Theorem: Let $G$ be a finite group and $\chi$ the character of the representation $\rho$. Then,

$\bold{Z}\left(\chi\right)=\left\{g\in G:\rho(g)=z\mathbf{1}\;\; z\in\mathbb{C}\right\}$

Proof: It’s clear by the unitarity of $\rho(g)$ for every $g\in G$ that if $\rho(g)=zI$ then $|z|=1$. Thus, $\chi(g)=\text{tr}\left(zI\right)=z\chi(e)$ and so $\left|\chi(g)\right|=\chi(e)$ as desired.

Conversely, suppose that $g\in\bold{Z}\left(\chi\right)$. Recall from the spectral theorem that we have that $\rho(g)$ is similar to $\text{diag}(\lambda_1,\cdots,\lambda_n)$ where $n=\deg\rho$ and $\lambda_1,\cdots,\lambda_n$ are the eigenvalues of $\rho(g)$ with multiplicity.

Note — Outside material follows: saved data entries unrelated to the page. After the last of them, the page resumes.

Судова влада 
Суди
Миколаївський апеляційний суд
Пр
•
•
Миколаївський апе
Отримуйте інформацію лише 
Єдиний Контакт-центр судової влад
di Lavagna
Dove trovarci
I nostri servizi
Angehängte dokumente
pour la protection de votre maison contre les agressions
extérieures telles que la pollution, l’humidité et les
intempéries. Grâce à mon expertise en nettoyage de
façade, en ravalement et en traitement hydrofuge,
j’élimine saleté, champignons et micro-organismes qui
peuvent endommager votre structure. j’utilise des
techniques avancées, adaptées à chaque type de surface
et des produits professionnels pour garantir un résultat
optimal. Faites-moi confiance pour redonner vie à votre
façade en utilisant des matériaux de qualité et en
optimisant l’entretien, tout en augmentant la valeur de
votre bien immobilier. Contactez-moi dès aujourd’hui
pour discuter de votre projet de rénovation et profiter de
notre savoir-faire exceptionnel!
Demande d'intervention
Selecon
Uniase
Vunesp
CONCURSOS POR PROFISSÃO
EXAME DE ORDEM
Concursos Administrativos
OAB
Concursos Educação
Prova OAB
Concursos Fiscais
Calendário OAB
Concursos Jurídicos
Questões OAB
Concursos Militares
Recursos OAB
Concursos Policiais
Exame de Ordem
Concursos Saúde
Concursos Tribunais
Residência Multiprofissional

But, by assumption we have that

$\displaystyle \left|\sum_{j=1}^{n}\lambda_j\right|=n$

from where it follows from the fact that $|\lambda_j|=1$ one must have that $\lambda_1=\cdots=\lambda_j$ and so $\rho(g)$ is similar to $\lambda_1 \mathbf{1}$ and thus $\rho(g)=\lambda_1\mathbf{1}$. The conclusion follows. $\blacksquare$

Corollary:Let $G$ be a finite group and $\chi$ a character for $G$. Then, $\bold{Z}(G)\leqslant G$.

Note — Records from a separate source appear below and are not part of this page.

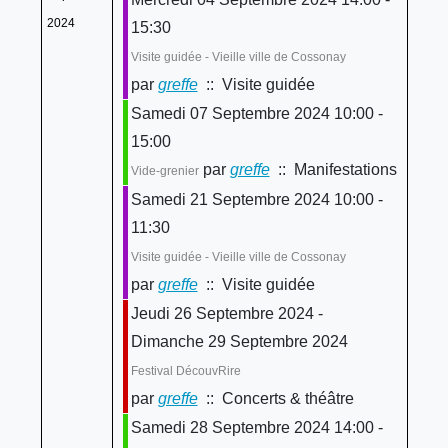
2024
15:30
Visite guidée - Vieille ville de Cossonay
par
greffe
:: Visite guidée
Samedi 07 Septembre 2024 10:00 -
15:00
par
greffe
:: Manifestations
Vide-grenier
Samedi 21 Septembre 2024 10:00 -
11:30
Visite guidée - Vieille ville de Cossonay
par
greffe
:: Visite guidée
Jeudi 26 Septembre 2024 -
Dimanche 29 Septembre 2024
Festival DécouvRire
par
greffe
:: Concerts & théâtre
Samedi 28 Septembre 2024 14:00 -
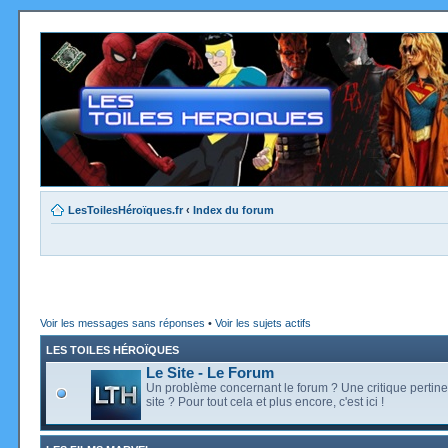
LesToilesHéroïques.fr
‹
Index du forum
Voir les messages sans réponses
•
Voir les sujets actifs
LES TOILES HÉROÏQUES
Le Site - Le Forum
Un problème concernant le forum ? Une critique pertine
site ? Pour tout cela et plus encore, c'est ici !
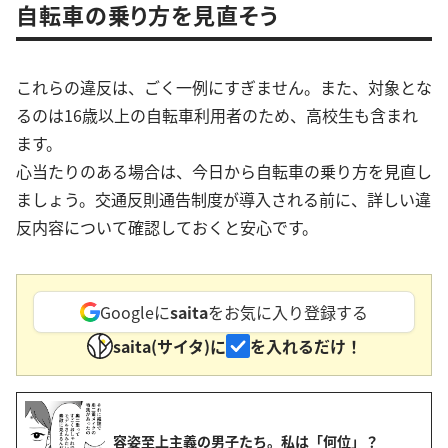
自転車の乗り方を見直そう
これらの違反は、ごく一例にすぎません。また、対象とな
るのは16歳以上の自転車利用者のため、高校生も含まれ
ます。
心当たりのある場合は、今日から自転車の乗り方を見直し
ましょう。交通反則通告制度が導入される前に、詳しい違
反内容について確認しておくと安心です。
Googleに
saita
をお気に入り登録する
saita(サイタ)に
を入れるだけ！
容姿至上主義の男子たち。私は「何位」？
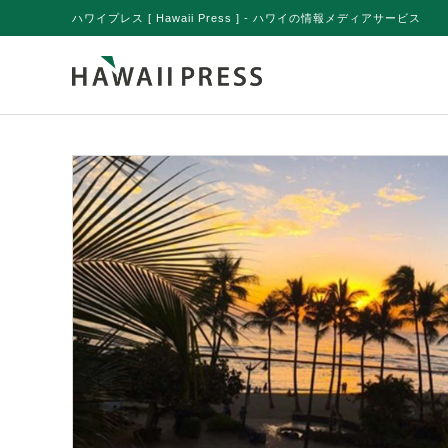
ハワイプレス [ Hawaii Press ] - ハワイの情報メディアサービス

Proof: This clearly follows since if $g,g'\in \bold{Z}(G)$ then $\rho(g)=z\mathbf{1}$ and $\rho(g')=z'\mathbf{1}$ and so evidently $\rho(gg'^{-1})=\rho(g)\rho(g')^{-1}=z\mathbf{1}z'^{-1}\mathbf{1}=(zz'^{-1})\mathbf{1}$ and so $gg'^{-1}\in\bold{Z}(G)$. The conclusion follows. $\blacksquare$

If we have a representation $\rho$ of a finite group $G$ one can easily verify that for any subgroup $H$ of $G$ the restriction of $\rho$ to $H$ is a representation of $H$. Moreover, the character of $\rho$ restricted to $H$ is also a character on $H$. Also, it’s apparent that if $\rho_{\mid H}$ is irreducible then $\rho$ is irreducible. Thus, if $\chi_{\mid H}\cong \chi^{(\alpha)}$ for some $\alpha\in\widehat{H}$ then $\chi\cong \chi^{(\beta)}$ for some $\beta\in\widehat{G}$. With this in mind, we make the following claim:

Theorem: Let $G$ be a finite group and $\chi$ a character of $G$. Then, $\chi_{\mid \bold{Z}(\chi)}=\chi(e)\chi_\lambda$ for some degree-one irrep $\lambda$.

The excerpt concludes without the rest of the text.